2002 Denver Annual Meeting (October 27-30, 2002)

Paper No. 3
Presentation Time: 1:30 PM-5:30 PM

CLIMATIC CHANGES IN THE SOUTHWESTERN UNITED STATES AROUND THE YOUNGER DRYAS


POLYAK, Victor J. and ASMEROM, Yemane, Earth and Planetary Sciences, Univ of New Mexico, 200 Yale Blvd, Northrop Hall, Albuquerque, NM 87131, polyak@unm.edu

The study of late Pleistocene to early Holocene climate change is interesting for a number of reasons including the earliest well-documented cases of human colonization of North America and dramatic changes in the megafaunas. Speleothem growth in arid regions such as the southwestern United States is moisture-limited, and therefore changes in growth rate, including hiatuses, may be used to infer changes in regional precipitation. We obtained precise uranium-series dates on speleothems using thermal ionization mass spectrometry. Stalagmite growth in the Guadalupe Mountains of New Mexico beginning in the middle Younger Dryas and ending abruptly in the earliest Holocene indicates wetter conditions persisted in the southwestern United States during this period. Uranium-series dating of seven speleothems from three caves (two of which are couplets) show normal stalagmite growth from 12,300 to 10,800 years BP. Lack of, or less stalagmite growth from at least 14,000 to 12,300 years BP suggests somewhat drier conditions during the early Younger Dryas and Allerod chronozones. These stalagmites have tops or hiatuses at approximately 11,000 years BP, indicating a distinct shift to significantly drier conditions after the earliest Holocene. The apparent wet period starts in the middle of the Younger Dryas and persists for about 800 years after it ended.

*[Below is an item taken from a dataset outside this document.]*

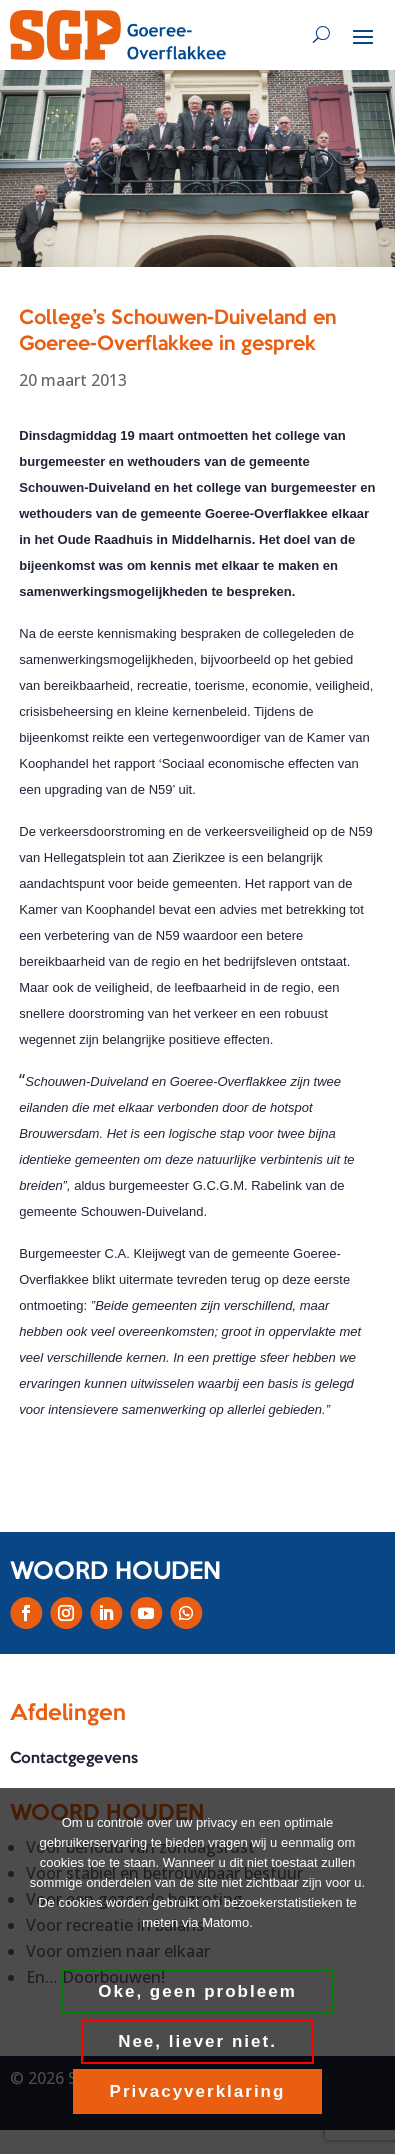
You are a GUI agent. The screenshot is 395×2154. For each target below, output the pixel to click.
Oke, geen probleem (197, 1991)
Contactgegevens (74, 1759)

These climate changes occurred during the earliest well-documented human occupation of North America illustrating the potential of stalagmite studies for resolving past climate over the paleo-indian period (Clovis and Folsom for example). For instance, the most significant stalagmite growth from 12,300 to 10,800 years BP represents wetter conditions during the latter part of Folsom occupation in the southwestern United States. Early Folsom times were apparently drier.